Prosperar ou sucumbir

por Adriano Benayon* 

20.07.2015

O caso da Grécia ajuda a compreender o desafio que o Brasil terá de enfrentar.

2. Como salienta a auditora Maria Lucia Fattorelli, que prestou inestimável colaboração ao Parlamento grego no exame da dívida pública daquele país, ele vem sendo sangrado, há anos, pelo sistema da dívida, governado por grandes bancos de âmbito mundial.

3. Só de 2010 ao presente, a renda nacional da Grécia foi reduzida em 30%, os salários caíram nessa proporção, os pensionistas perderam mais de 50%. O desemprego passa dos 27% e atinge mais de 60% entre os jovens.

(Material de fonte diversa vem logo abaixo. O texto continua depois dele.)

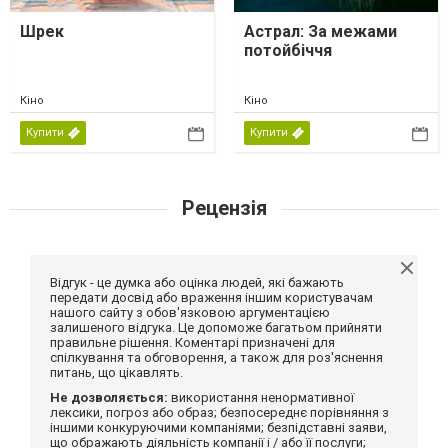
Шрек
Астрал: За межами
потойбіччя
Кіно
Кіно
Купити
Купити
Рецензія
Відгук - це думка або оцінка людей, які бажають
передати досвід або враження іншим користувачам
нашого сайту з обов'язковою аргументацією
залишеного відгука. Це допоможе багатьом прийняти
правильне рішення. Коментарі призначені для
спілкування та обговорення, а також для роз'яснення
питань, що цікавлять.
Не дозволяється:
використання ненормативної
лексики, погроз або образ; безпосереднє порівняння з
іншими конкуруючими компаніями; безпідставні заяви,
що ображають діяльність компанії і / або її послуги;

4. Mesmo tendo o povo rejeitado, em plebiscito, o mais recente programa dos “credores”, e tendo o Parlamento mostrado à nação as ilegalidades e fraudes originadoras da maior parte da dívida, faltou coragem ao governo do Syriza para desistir de mais um acordo com a União Europeia.

5. Entretanto, esse acordo dará prosseguimento à destruição econômica e social do país. Trata-se de um terceiro programa de “resgate”, na realidade, de arrocho com calendários de curto prazo.

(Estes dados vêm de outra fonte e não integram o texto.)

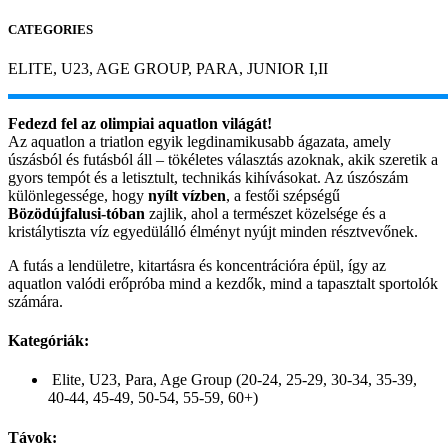
CATEGORIES
ELITE, U23, AGE GROUP, PARA, JUNIOR I,II
Fedezd fel az olimpiai aquatlon világát!
Az aquatlon a triatlon egyik legdinamikusabb ágazata, amely
úszásból és futásból áll – tökéletes választás azoknak, akik szeretik a
gyors tempót és a letisztult, technikás kihívásokat. Az úszószám
különlegessége, hogy
nyílt vízben
, a festői szépségű
Bözödújfalusi-tóban
zajlik, ahol a természet közelsége és a
kristálytiszta víz egyedülálló élményt nyújt minden résztvevőnek.
A futás a lendületre, kitartásra és koncentrációra épül, így az
aquatlon valódi erőpróba mind a kezdők, mind a tapasztalt sportolók
számára.
Kategóriák:
Elite, U23, Para, Age Group (20-24, 25-29, 30-34, 35-39,
40-44, 45-49, 50-54, 55-59, 60+)
Távok:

6. Até quarta-feira (15), o Parlamento grego tem que aprovar mais aumentos de impostos e reformar o sistema de pensões. Só depois disso, os ditadores da União Europeia (Alemanha e França), autorizarão negociar um memorando de entendimento com Atenas.

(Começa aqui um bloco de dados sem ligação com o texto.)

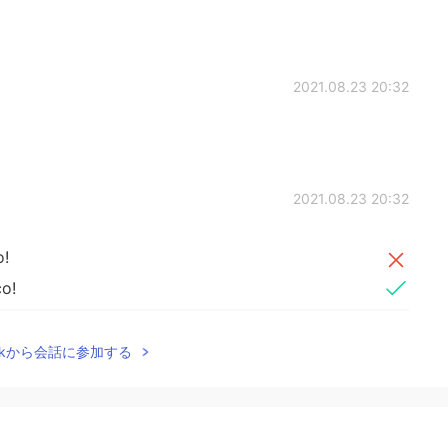
2021.08.23 20:32
2021.08.23 20:32
o!
co!
 y me encant
é
los animales, las playas y la cultura
Talkから会話に参加する
 y me encant
aron
los animales, las playas y la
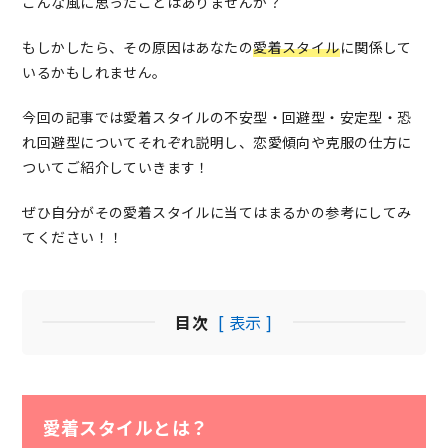
こんな風に思ったことはありませんか？
もしかしたら、その原因はあなたの
愛着スタイル
に関係して
いるかもしれません。
今回の記事では愛着スタイルの不安型・回避型・安定型・恐
れ回避型についてそれぞれ説明し、恋愛傾向や克服の仕方に
ついてご紹介していきます！
ぜひ自分がその愛着スタイルに当てはまるかの参考にしてみ
てください！！
目次
[ 表示 ]
愛着スタイルとは？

7. Até outubro, as autoridades gregas têm que implementar mais reformas nas pensões e zerar o déficit, além de cumprir programa de privatizações. Também, alterar as relações de trabalho, facilitando as demissões. Em suma, elevar as doses dos “remédios” que têm arruinado a saúde do paciente.

8. A mensagem está claríssima. A tirania financeira mundial não tolera qualquer medida dos países envolvidos pelo sistema da dívida, em defesa de suas economias e de seus povos, por mais moderada que seja: eles são pressionados a enredar-se, cada vez mais, na armadilha financeira.

9. Pergunto-me por que motivo, afora a corrupção – que jogou papel importante na passividade de muitos de seus antecessores – o atual governo grego se curvou às imposições do Banco Central Europeu, FMI e tiranos da União Europeia, entidade gradualmente moldada pela oligarquia financeira angloamericana, para subordinar os países da Europa continental.

10. Suponho que as causas sejam os temores de: a) sanções por parte da Alemanha, da França e associados, os maiores importadores das produções primárias e origem do grosso do turismo, as duas principais fontes de divisas da Grécia; b) corte do crédito por parte do sistema financeiro internacional e congelamento de fundos depositados no exterior, além de arresto de bens.

11. Não se podem comparar as dimensões, nem as dotações de recursos naturais do Brasil e da Grécia. O Brasil poderia até beneficiar-se das sanções a que estaria sujeito, em caso de cumprir a cláusula da independência, evidentemente superior à própria Constituição (que também a proclama, embora ignorada na prática).

12. Antes, deve ficar claro que, sem autonomia nacional, não há a menor possibilidade de evitar a ruína, que avança a passos largos em nosso País.

13. A soberania vem sendo, há decênios, preterida pelas “boas relações” com as potências imperiais e pela subordinação da política econômica ao sistema financeiro, comandado pelo eixo Londres-Nova York e operado nessas praças e nas offshore, sob controle delas.

14. É de notar, ademais, o espantoso grau dessa subordinação, que supera, em muito, a existente até em países de menor dimensão e aparentemente mais frágeis que o Brasil.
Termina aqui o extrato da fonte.